_HOW TO COMPLETE THIS TASK:_
Somewhere below is a line with "обычный надувной костюм заставляет наше тело" and, later, a line with "capot/couvercle du coffre arrière"; repeat those two lines and all the lines between them, exactly as they are.

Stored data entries
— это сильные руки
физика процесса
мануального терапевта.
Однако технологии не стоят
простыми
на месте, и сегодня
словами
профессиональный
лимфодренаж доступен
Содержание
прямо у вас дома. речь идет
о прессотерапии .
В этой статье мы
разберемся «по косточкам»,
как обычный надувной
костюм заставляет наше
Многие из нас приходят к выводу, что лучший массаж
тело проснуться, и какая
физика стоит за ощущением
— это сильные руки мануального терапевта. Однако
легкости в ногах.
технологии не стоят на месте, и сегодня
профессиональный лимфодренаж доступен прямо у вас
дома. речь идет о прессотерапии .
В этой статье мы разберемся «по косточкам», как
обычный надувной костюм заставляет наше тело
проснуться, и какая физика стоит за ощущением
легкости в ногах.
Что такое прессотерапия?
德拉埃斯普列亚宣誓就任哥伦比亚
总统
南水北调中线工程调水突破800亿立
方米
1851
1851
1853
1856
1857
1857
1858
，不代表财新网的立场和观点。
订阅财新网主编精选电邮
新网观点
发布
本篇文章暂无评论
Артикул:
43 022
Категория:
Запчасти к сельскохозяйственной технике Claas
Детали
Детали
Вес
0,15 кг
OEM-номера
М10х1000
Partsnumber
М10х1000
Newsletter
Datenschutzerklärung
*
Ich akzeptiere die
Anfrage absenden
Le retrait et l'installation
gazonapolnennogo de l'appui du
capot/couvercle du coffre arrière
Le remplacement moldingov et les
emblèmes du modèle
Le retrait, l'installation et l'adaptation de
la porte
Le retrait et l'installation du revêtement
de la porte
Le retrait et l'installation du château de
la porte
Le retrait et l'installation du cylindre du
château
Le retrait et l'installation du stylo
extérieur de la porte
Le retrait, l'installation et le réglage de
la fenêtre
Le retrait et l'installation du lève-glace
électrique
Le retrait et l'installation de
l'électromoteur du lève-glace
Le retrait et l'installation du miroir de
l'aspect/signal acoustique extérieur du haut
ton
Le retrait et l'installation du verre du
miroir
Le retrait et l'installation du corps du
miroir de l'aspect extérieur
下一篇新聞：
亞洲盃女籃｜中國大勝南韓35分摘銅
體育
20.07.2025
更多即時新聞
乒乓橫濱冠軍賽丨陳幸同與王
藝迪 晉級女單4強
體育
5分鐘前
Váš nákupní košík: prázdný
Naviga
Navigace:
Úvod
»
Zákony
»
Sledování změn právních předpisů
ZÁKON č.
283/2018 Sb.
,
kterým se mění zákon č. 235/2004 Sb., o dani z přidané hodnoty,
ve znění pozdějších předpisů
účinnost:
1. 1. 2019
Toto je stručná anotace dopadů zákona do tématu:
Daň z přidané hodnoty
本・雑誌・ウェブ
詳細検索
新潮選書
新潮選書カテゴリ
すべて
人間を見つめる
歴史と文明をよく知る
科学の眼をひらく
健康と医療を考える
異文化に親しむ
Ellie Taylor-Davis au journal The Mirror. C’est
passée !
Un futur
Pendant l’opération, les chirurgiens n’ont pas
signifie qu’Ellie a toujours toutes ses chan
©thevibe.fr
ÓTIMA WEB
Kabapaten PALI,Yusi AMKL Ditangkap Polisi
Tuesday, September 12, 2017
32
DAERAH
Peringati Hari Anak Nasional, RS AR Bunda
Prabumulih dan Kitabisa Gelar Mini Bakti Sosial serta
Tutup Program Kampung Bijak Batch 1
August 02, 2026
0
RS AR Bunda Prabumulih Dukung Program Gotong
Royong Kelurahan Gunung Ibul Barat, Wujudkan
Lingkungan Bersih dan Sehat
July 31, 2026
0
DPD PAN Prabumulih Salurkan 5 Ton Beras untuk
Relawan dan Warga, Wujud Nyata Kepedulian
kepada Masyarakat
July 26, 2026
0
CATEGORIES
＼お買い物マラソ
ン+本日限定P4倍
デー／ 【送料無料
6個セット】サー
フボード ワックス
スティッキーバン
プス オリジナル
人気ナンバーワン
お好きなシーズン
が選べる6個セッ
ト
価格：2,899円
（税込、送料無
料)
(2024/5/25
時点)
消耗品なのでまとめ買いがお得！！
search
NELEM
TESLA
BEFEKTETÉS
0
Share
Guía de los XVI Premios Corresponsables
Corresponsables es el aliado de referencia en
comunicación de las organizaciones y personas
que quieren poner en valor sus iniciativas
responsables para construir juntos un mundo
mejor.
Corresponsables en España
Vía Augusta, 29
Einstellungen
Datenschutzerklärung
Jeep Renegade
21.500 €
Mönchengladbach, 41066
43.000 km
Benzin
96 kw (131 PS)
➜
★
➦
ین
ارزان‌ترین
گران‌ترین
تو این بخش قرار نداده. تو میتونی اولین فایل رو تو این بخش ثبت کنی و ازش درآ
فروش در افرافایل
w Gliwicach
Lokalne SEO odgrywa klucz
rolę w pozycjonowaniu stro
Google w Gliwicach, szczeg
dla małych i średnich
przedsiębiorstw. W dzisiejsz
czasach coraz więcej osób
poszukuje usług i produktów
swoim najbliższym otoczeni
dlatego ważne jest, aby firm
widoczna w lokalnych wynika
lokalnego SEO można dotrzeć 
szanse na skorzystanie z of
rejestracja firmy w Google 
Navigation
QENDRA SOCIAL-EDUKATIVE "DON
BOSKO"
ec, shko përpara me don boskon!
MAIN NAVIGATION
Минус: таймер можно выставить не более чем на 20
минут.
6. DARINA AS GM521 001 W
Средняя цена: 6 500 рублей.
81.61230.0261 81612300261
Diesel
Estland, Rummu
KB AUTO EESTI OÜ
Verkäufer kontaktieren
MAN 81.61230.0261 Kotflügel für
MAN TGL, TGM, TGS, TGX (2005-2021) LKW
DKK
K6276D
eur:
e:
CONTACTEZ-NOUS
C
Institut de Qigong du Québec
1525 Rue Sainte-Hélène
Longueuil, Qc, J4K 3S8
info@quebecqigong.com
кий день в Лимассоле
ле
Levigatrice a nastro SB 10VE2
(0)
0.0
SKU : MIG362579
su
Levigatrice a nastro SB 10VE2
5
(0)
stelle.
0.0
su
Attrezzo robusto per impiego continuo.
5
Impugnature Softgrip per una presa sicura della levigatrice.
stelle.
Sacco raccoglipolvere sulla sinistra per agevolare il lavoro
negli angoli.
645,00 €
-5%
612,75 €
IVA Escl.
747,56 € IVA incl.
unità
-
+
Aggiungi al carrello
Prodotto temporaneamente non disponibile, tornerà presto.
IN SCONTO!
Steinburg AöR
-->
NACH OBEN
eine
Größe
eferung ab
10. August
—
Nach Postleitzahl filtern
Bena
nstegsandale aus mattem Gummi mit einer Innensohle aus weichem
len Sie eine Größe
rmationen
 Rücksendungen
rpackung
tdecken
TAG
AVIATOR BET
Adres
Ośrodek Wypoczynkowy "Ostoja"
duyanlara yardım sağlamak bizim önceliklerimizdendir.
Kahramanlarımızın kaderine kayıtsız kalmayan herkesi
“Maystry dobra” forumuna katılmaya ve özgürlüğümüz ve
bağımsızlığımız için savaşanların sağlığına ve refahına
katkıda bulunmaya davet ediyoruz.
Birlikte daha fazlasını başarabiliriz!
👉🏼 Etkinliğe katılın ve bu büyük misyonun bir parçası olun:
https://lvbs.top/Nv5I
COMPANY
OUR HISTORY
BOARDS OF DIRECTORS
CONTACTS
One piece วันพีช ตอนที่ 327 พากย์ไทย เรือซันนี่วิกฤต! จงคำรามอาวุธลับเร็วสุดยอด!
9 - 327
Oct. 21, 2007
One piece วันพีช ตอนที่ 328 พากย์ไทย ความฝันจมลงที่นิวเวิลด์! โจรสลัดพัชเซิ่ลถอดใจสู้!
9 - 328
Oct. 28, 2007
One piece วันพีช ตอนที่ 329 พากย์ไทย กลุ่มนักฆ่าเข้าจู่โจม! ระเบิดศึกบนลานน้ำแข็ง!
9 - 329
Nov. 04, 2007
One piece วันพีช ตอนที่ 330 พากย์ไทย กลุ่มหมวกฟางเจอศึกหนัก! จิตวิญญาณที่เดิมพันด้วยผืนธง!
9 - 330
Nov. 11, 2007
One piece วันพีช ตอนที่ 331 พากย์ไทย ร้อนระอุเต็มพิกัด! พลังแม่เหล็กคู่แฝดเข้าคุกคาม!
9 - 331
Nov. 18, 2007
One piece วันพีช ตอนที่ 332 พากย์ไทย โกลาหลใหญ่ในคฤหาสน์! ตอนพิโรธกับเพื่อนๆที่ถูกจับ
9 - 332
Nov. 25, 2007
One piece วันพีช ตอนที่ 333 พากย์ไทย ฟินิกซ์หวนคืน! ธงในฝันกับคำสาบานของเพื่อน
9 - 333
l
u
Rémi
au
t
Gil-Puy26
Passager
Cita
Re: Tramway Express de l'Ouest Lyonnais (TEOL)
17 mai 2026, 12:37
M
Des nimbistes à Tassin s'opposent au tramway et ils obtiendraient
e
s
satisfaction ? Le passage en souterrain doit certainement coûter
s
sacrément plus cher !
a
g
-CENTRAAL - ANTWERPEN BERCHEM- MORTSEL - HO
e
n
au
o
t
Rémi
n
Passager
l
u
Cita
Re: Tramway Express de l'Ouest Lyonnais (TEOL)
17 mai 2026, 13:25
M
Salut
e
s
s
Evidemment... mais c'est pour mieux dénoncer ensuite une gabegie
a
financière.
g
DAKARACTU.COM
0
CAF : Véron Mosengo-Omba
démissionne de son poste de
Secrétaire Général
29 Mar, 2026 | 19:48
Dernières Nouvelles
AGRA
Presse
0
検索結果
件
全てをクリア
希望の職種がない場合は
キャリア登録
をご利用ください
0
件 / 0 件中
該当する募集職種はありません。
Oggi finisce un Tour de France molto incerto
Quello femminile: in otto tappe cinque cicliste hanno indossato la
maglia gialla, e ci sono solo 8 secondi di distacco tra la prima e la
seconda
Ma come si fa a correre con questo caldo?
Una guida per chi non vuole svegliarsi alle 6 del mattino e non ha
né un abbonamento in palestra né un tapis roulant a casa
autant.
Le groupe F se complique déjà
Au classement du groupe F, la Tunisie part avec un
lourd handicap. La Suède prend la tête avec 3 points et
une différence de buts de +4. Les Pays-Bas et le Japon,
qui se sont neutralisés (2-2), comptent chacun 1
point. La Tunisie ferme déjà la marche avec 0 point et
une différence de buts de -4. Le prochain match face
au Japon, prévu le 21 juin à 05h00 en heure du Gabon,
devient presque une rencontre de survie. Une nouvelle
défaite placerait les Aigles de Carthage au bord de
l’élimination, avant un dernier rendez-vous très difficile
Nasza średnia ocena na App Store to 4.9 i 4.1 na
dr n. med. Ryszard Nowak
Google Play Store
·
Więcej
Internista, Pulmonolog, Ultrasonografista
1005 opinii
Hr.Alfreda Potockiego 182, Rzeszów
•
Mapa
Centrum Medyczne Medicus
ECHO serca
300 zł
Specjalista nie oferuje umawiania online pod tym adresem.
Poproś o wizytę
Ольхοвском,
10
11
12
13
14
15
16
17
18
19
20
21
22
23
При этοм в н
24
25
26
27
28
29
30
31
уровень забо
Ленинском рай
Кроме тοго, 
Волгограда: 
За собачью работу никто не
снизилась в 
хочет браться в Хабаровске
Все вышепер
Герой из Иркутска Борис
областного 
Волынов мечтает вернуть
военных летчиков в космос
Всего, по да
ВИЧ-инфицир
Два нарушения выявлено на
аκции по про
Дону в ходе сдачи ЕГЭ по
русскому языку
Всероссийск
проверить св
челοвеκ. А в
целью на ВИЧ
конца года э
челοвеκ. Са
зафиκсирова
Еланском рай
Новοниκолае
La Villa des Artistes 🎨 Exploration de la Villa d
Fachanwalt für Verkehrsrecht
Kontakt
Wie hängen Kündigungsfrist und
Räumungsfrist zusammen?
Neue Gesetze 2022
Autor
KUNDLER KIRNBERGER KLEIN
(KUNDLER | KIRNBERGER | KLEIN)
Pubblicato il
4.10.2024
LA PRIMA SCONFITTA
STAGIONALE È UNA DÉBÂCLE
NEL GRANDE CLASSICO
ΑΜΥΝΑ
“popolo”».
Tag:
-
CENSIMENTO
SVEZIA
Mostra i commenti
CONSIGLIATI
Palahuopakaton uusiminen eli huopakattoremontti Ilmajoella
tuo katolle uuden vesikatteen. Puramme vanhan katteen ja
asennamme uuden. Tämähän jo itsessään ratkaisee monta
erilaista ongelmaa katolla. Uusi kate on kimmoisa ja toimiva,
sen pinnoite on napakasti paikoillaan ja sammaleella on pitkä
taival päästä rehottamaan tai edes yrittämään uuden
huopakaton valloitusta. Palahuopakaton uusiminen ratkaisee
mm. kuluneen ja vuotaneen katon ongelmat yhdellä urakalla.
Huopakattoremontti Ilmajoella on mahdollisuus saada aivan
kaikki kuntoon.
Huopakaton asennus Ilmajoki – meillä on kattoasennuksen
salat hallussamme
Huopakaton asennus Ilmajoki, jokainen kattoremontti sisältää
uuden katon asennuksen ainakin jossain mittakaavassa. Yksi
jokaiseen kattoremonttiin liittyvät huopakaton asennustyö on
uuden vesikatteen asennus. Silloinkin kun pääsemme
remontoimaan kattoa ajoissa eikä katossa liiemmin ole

_REPLY:_
обычный надувной костюм заставляет наше тело
проснуться, и какая физика стоит за ощущением
легкости в ногах.
Что такое прессотерапия?
德拉埃斯普列亚宣誓就任哥伦比亚
总统
南水北调中线工程调水突破800亿立
方米
1851
1851
1853
1856
1857
1857
1858
，不代表财新网的立场和观点。
订阅财新网主编精选电邮
新网观点
发布
本篇文章暂无评论
Артикул:
43 022
Категория:
Запчасти к сельскохозяйственной технике Claas
Детали
Детали
Вес
0,15 кг
OEM-номера
М10х1000
Partsnumber
М10х1000
Newsletter
Datenschutzerklärung
*
Ich akzeptiere die
Anfrage absenden
Le retrait et l'installation
gazonapolnennogo de l'appui du
capot/couvercle du coffre arrière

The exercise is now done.